753 N.E.2d 52 | Ind. Ct. App. | 2001
Michael C. GREEN, Appellant-Defendant,
v.
STATE of Indiana, Appellee.
Court of Appeals of Indiana.
*54 Nancy A. McCaslin, McCaslin & McCaslin, Elkhart, for Appellant.
Karen M. Freeman-Wilson, Attorney General of Indiana, Christopher L. Lafuse, Deputy Attorney General, Indianapolis, for Appellee.
*53 OPINION
SULLIVAN, Judge.
Appellant, Michael C. Green, challenges his jury convictions for reckless homicide, as a Class C felony[1] and five counts of criminal recklessness, as Class C felonies.[2] Upon appeal, Green contends that the trial court erred in denying both his motion for change of venue from the county and his motion to suppress statements he made to law enforcement officers while hospitalized for treatment of his injuries.
We affirm.
The facts most favorable to the verdict reveal that on July 26, 1999, Green was driving his green Oldsmobile northbound at a high rate of speed on County Road 9 near Elkhart, Indiana.

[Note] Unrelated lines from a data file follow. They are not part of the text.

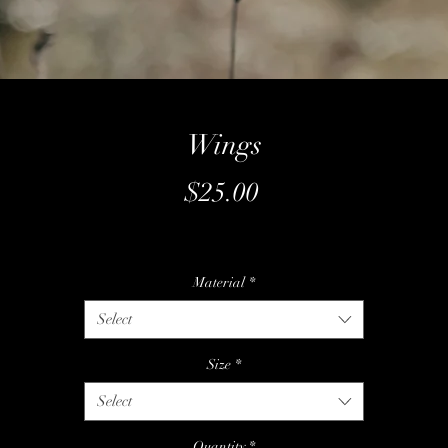
Wings
Price
$25.00
Material
*
Select
Size
*
Select
Quantity
*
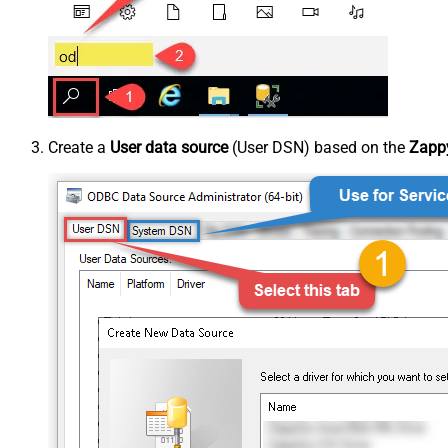
Create a
User data source
(User DSN) based on the
Zappy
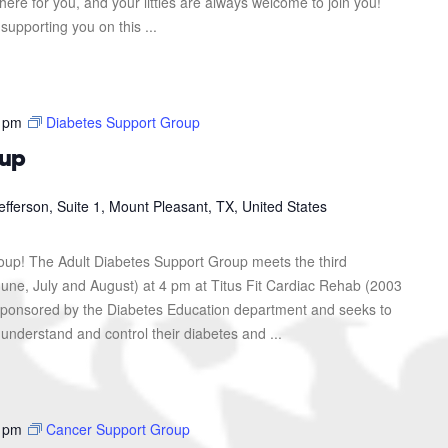
here for you, and your littles are always welcome to join you!
upporting you on this ...
 pm
Diabetes Support Group
oup
efferson, Suite 1, Mount Pleasant, TX, United States
roup! The Adult Diabetes Support Group meets the third
une, July and August) at 4 pm at Titus Fit Cardiac Rehab (2003
s sponsored by the Diabetes Education department and seeks to
 understand and control their diabetes and ...
 pm
Cancer Support Group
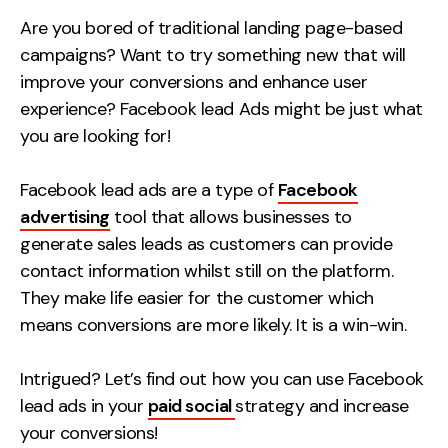
Measurement
Are you bored of traditional landing page-based
campaigns? Want to try something new that will
Web Analytics
improve your conversions and enhance user
Google Analytics
experience? Facebook lead Ads might be just what
CRO
you are looking for!
Strategy
Facebook lead ads are a type of
Facebook
advertising
tool that allows businesses to
Growth Strategy
generate sales leads as customers can provide
Discovery Strategy
contact information whilst still on the platform.
Marketing Strategy
They make life easier for the customer which
Experience Strategy
means conversions are more likely. It is a win-win.
Measurement Strategy
Brand strategy
Intrigued? Let’s find out how you can use Facebook
lead ads in your
paid social
strategy and increase
Experience
your conversions!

On this same day, James L. Slaight, his wife, and their four children were traveling southbound on County Road 9 in the family's white Dodge Caravan. Although Green was northbound, he was traveling in the southbound lane of traffic. As Green attempted to re-enter the northbound lane of traffic, he lost control of his automobile, crossed back into the southbound lane and collided nearly head-on with the Slaight van. As a result of the accident, four-year-old Hope Slaight was killed, and the other members of the Slaight family were seriously injured. Green also sustained injuries and was treated at Elkhart General Hospital immediately following the accident. The State charged Green with reckless homicide as a Class C felony and five counts of criminal recklessness, also Class C felonies.
Prior to trial, Green filed a verified motion for change of venue from the county to "secure a fair and impartial trial on the grounds that there exists so great a prejudice against the Defendant in this county by reason of extensive and adverse publicity in the newspapers and television relating to the offense charged...." Record at 51. In support of his motion, Green attached an exhibit listing eighteen related newspaper articles and copies of these articles. On October 22, 1999, Green supplemented his motion with an additional exhibit detailing sixty-eight news and radio items related to the incident, the investigation, the victims' conditions and fundraisers. *55 Green contended that it would be "impossible to obtain a fair and impartial jury in this case" and that he feared the prospective jurors might harbor "preconceived bias and prejudice against Mr. Green as a result of all of the publicity and all of the television that has appeared." Record at 420, 424-25. Green believed an impartial juror was one "unacquainted with this case, in this community, who [has not] heard anything about it...." Record at 424. On October 25, 1999, the trial court, finding that Green had failed to show that an impartial jury could not be seated, denied the motion for change of venue.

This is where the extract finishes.